What about eating out?

We’re very lucky to have The Royal gastro pub opposite St Leonards station, which runs an excellent kitchen; a few meters away, Mama Putts’ serves authentic African/Caribbean food in a smart ‘white tablecloth’ restaurant. Another favourite is the Galleria, an intimate fish restaurant on Norman Road with a small menu, always serving fresh seasonal food. For a perfect sea view with excellent food and an impressive wine selection head to Graze on Grand, and grab the window stools. This wine bar and gallery is always welcoming and relaxed whether you just want a glass of sherry and some olives, or a full three courses. The owner Stephanie has a great eye and always features interesting artists on her walls.

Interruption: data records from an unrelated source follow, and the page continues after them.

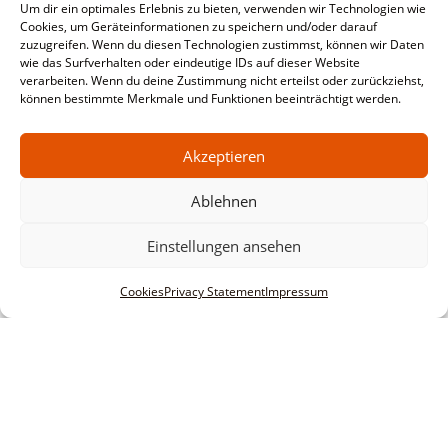
Um dir ein optimales Erlebnis zu bieten, verwenden wir Technologien wie
Cookies, um Geräteinformationen zu speichern und/oder darauf
zuzugreifen. Wenn du diesen Technologien zustimmst, können wir Daten
wie das Surfverhalten oder eindeutige IDs auf dieser Website
verarbeiten. Wenn du deine Zustimmung nicht erteilst oder zurückziehst,
können bestimmte Merkmale und Funktionen beeinträchtigt werden.
Akzeptieren
Ablehnen
Einstellungen ansehen
Cookies
Privacy Statement
Impressum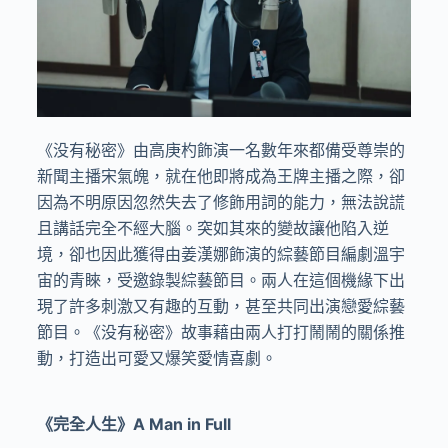
《没有秘密》由高庚杓飾演一名數年來都備受尊崇的
新聞主播宋氣魄，就在他即將成為王牌主播之際，卻
因為不明原因忽然失去了修飾用詞的能力，無法說謊
且講話完全不經大腦。突如其來的變故讓他陷入逆
境，卻也因此獲得由姜漢娜飾演的綜藝節目編劇溫宇
宙的青睞，受邀錄製綜藝節目。兩人在這個機緣下出
現了許多刺激又有趣的互動，甚至共同出演戀愛綜藝
節目。《没有秘密》故事藉由兩人打打鬧鬧的關係推
動，打造出可愛又爆笑愛情喜劇。
《完全人生》A Man in Full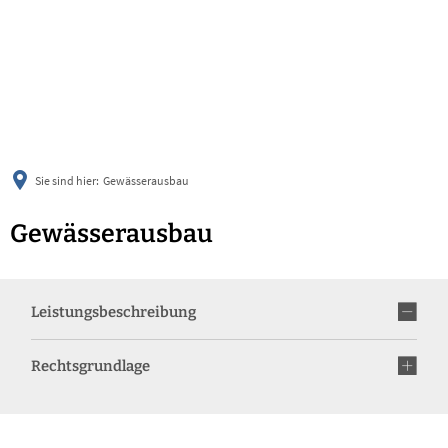
українська
türkçe
english
العربية
persisch
deutsch
Sie sind hier:
Gewässerausbau
Gewässerausbau
Leistungsbeschreibung
Rechtsgrundlage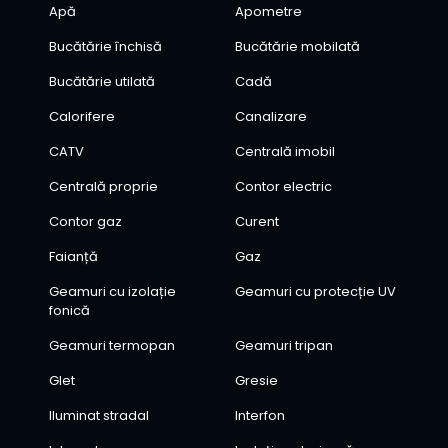
Apă
Apometre
Bucătărie închisă
Bucătărie mobilată
Bucătărie utilată
Cadă
Calorifere
Canalizare
CATV
Centrală imobil
Centrală proprie
Contor electric
Contor gaz
Curent
Faianță
Gaz
Geamuri cu izolație
Geamuri cu protecție UV
fonică
Geamuri termopan
Geamuri tripan
Glet
Gresie
Iluminat stradal
Interfon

Do you get out of town much?

One of the joys of living in Hastings is that in less than ten minutes you can be in the countryside. Hastings Country Park is on our doorstep. My husband is a passionate gardener, and we are members of the National Trust and English Heritage, so we love going to places like Great Dixter and Sissinghurst. I always enjoy Charleston, particularly their gallery exhibitions, and of course Towner Eastbourne, which has transformed the town. I often find myself in the De La Warr Pavilion in Bexhill and really appreciate the efforts they are making for inclusivity, like the decision to hire older as well as young people to serve in their restaurant. Oh, and we often go to Alfriston, where we are big fans of Cate and Nash who run Much Ado Books.

Tell us a Sussex secret…

More people should know about the Bale House, which is an information centre and café in Hastings Country Park, made entirely out of sustainable materials, mainly straw. It was designed by CAVE Co-operative and it is Hastings’ best-kept secret, but it shouldn’t be! It has won several awards and it is an extraordinary and beautiful-looking building. When you are inside and having a coffee look up… I’ve made some felted acoustic baffles for the ceiling.